Almost a year after Uber introduced a 911 button for passengers, its main competitor Lyft is finally doing the same.

Last fall Lyft added an emergency assistance feature to the driver app, but passengers still needed to call  911 or Lyft’s 24-7 response line if they had a problem. Now, in the “coming weeks,” riders will see a button in the app that calls 911.

Uber’s 911 button goes a step further by automatically sharing location data with emergency personnel. Lyft’s driver button requires drivers to tell 911 their location. More details about the passenger version are supposed to come out soon, a spokesperson said.

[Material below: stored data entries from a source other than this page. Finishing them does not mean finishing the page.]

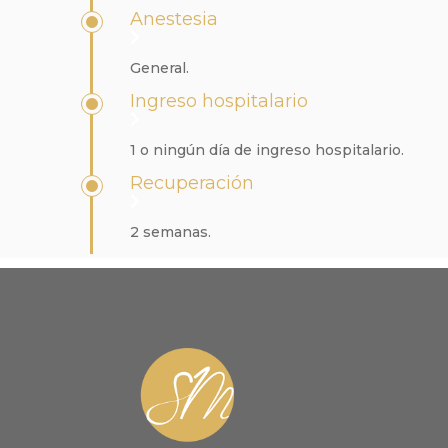
Anestesia
General.
Ingreso hospitalario
1 o ningún día de ingreso hospitalario.
Recuperación
2 semanas.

Lyft is late to the game with its 911 button. Earlier this week, Latin America-based ride-share service Beat, which is owned by BMW and Daimler, added an emergency button for both passengers and drivers. Additionally, Beat customer support is alerted that you made an emergency call and you’re sent an “Are you OK?” email from the company.

Aside from the upcoming 911 button, Lyft shared other app updates, like bigger and more visible license plate info about the car coming to pick you up and mandatory feedback in the app after you take a ride that you rated less than four stars. 

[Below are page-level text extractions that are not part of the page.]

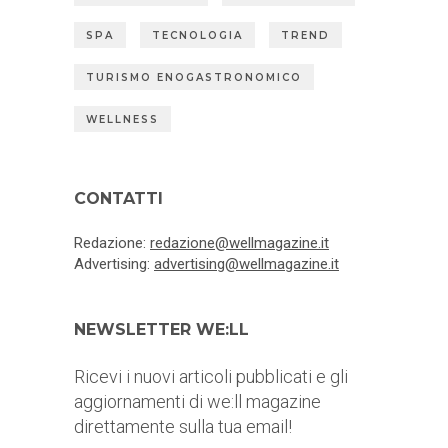
SPA
TECNOLOGIA
TREND
TURISMO ENOGASTRONOMICO
WELLNESS
CONTATTI
Redazione:
redazione@wellmagazine.it
Advertising:
advertising@wellmagazine.it
NEWSLETTER WE:LL
Ricevi i nuovi articoli pubblicati e gli
aggiornamenti di we:ll magazine
direttamente sulla tua email!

Walk to your ride to save some money.

Walk to your ride to save some money.

Image: lyft

This week Lyft is also adding to six more cities to its “Shared Saver” carpool option, which is essentially Uber Express Pool and often requires a short walk to meet your driver and fellow passengers. Riders in San Francisco, Las Vegas, Seattle, Miami, Philadelphia, and Atlanta now have the cheaper shared option after it launched in San Jose, Denver, and NYC earlier this year.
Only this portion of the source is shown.